Candesartan-hydrochlorothiazide is a prescription medication that is used to lower high blood pressure in adults. Candesartan-hydrochlorothiazide is a combination of two medications -- candesartan and hydrochlorothiazide -- and has been shown to cause a greater drop in blood pressure than if either medication was used by itself. Possible side effects of this drug include dizziness, back pain, and upper respiratory infection. It is important to take candesartan-hydrochlorothiazide exactly as it is prescribed in order for it to work properly.
Candesartan-hydrochlorothiazide is a combination of two medicines -- candesartan and hydrochlorothiazide. Candesartan is a newer type of blood pressure medicine known as an angiotensin II receptor blocker, or ARB for short. Candesartan blocks angiotensin II receptors, thus decreasing the effectiveness of a chemical known as angiotensin II, which normally causes blood vessels to narrow (constrict). By blocking the effects of angiotensin II, candesartan causes blood vessels to relax.

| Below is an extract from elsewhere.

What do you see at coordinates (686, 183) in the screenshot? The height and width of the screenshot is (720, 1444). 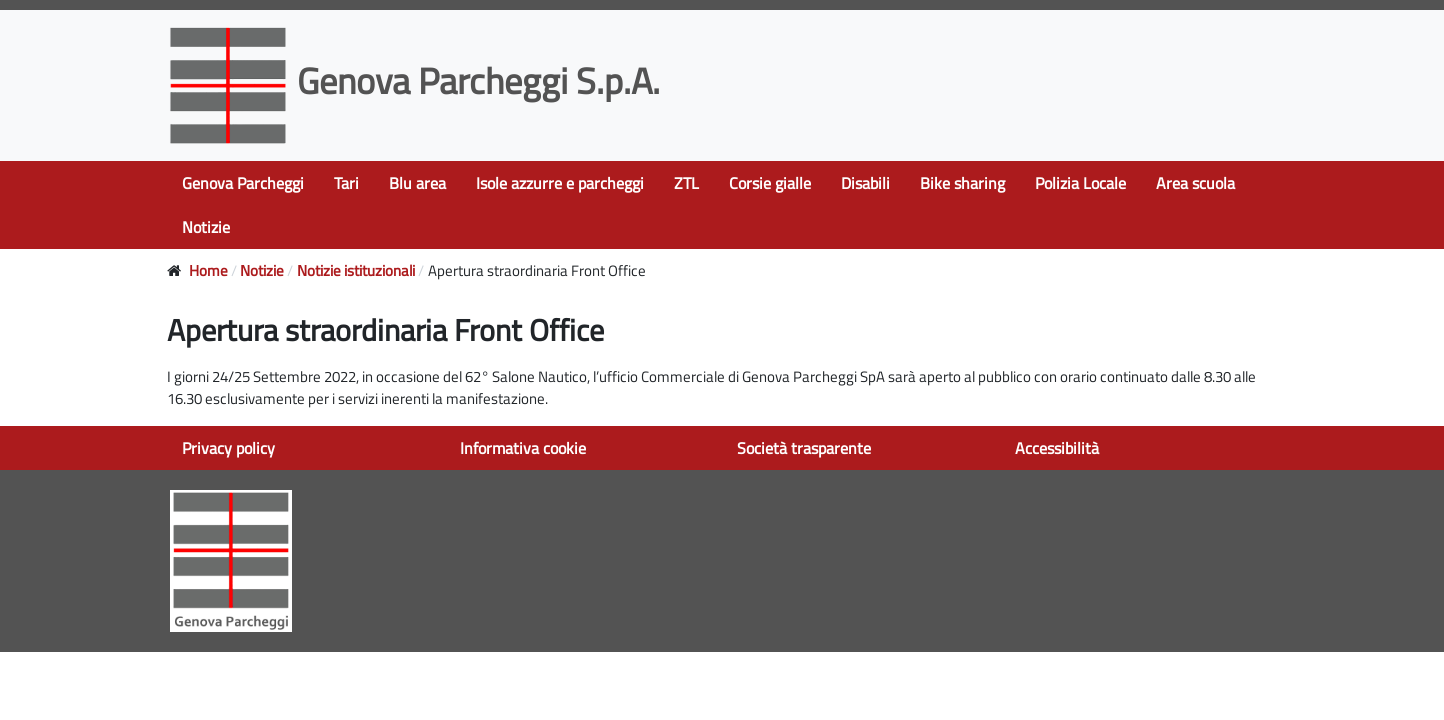 I see `ZTL` at bounding box center [686, 183].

Hydrochlorothiazide is a diuretic, which is commonly referred to as a "water pill." It works by increasing the amount of salt and water the kidneys remove from the blood. This extra salt and water is passed out through the urine. By increasing the amount of water removed from the blood, hydrochlorothiazide causes a decrease in blood volume.
Because of the effects of both candesartan and hydrochlorothiazide, candesartan-hydrochlorothiazide can lower blood pressure. Because of its combined effects, candesartan-hydrochlorothiazide causes a greater drop in blood pressure than when either medicine is used alone.
Written by/reviewed by: Kristi Monson, PharmD;Arthur Schoenstadt, MD
Last reviewed by: KristiMonson, PharmD;
List of references (click here):
Atacand HCT [package insert]. Wilmington, DE: AstraZeneca LP;2012 March.
Food and Drug Administration, Center for Drug Evaluation and Research. Electronic orange book: approved drug products with therapeutic equivalence evaluations. FDA Web site. Available at: http://www.fda.gov/cder/ob/. Accessed December 14, 2012.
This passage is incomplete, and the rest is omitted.